The arrest of Lloyd comes at a time of quicker response than in the past to at least some police-involved incidents. The Minneapolis officer who kept his knee on Floyd’s neck as he died and three fellow officers on the scene were all fired the next day and charged in subsequent days. The Atlanta police chief resigned just hours after officers killed a man, Rayshard Brooks, outside a fast-food restaurant.
Pratt-Harris said such deaths have people looking at law enforcement in a more “radical way” these days.

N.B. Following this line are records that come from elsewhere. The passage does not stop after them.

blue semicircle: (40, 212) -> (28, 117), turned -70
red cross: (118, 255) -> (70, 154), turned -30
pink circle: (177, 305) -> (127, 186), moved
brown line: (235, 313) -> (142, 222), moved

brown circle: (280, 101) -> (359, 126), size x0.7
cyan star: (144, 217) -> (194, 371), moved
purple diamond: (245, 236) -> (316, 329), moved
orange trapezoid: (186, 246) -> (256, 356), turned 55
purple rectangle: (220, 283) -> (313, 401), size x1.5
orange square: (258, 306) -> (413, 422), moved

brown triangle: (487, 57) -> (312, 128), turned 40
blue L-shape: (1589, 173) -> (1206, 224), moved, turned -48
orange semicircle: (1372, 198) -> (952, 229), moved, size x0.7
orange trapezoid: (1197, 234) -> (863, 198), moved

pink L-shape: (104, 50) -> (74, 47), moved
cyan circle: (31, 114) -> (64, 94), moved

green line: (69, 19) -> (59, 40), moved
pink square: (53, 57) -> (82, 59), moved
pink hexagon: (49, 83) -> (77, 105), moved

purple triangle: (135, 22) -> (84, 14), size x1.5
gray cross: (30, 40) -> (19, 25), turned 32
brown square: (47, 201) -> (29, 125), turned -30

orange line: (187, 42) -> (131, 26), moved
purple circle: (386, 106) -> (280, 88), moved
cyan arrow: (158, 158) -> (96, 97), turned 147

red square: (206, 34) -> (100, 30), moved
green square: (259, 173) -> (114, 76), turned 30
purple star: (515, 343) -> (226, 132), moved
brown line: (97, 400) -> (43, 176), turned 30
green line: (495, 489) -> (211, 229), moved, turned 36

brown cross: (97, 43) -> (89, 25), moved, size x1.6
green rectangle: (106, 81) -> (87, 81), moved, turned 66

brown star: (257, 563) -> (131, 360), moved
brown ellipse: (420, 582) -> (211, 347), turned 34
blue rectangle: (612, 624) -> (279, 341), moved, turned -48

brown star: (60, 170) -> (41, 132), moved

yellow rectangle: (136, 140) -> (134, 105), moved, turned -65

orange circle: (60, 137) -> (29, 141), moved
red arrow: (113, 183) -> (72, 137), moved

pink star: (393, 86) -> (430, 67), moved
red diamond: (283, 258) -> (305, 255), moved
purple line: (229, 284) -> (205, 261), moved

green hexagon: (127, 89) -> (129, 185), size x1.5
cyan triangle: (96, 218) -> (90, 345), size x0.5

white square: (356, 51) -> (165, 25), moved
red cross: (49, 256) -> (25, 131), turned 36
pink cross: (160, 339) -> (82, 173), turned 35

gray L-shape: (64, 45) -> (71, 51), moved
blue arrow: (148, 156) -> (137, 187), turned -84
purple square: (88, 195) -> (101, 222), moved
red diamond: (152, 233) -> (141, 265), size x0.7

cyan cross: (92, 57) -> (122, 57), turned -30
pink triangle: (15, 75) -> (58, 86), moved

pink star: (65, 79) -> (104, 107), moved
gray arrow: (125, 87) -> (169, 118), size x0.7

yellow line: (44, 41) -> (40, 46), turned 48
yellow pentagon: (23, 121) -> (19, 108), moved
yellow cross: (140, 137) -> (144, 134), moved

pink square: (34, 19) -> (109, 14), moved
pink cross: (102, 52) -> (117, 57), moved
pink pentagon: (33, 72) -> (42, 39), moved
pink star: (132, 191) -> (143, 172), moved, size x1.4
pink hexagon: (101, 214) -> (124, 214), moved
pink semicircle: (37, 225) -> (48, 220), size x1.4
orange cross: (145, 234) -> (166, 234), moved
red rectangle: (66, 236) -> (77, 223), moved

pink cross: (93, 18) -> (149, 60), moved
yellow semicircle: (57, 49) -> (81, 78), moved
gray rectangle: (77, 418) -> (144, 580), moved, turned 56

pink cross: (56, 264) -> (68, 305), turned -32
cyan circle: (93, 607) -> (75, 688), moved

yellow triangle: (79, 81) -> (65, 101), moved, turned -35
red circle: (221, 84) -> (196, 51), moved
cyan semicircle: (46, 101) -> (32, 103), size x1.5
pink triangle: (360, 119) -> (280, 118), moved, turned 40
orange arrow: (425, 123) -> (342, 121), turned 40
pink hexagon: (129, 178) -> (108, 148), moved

Whether that will prompt major changes in police accountability remains to be seen, she said.
“We don’t know if in the long term that will be consistent,” Pratt-Harris said. “The verdict is still out.”
The University of Baltimore’s Jaros said the cases in which officers have swiftly met punishment tend to be those where there is video, and where what happened is “relatively indisputable.
“What you don’t see is the police departments, the unions, turning on the bad actors and saying you are besmirching our name and making it harder for us to do our job,” Jaros said. “When these cases come up, there is the claim that this is a single bad officer, or the officer did nothing wrong.”
True reform needs buy-in from officers themselves as well as city leadership, he said, not just when responding to police misconduct but when negotiating contracts that include measures to compel greater accountability in the first place.
“We need true political will, and lasting political will,” Jaros said, “to force changes.”
Baltimore Sun reporters Emily Opilo and Tim Prudente contributed to this article.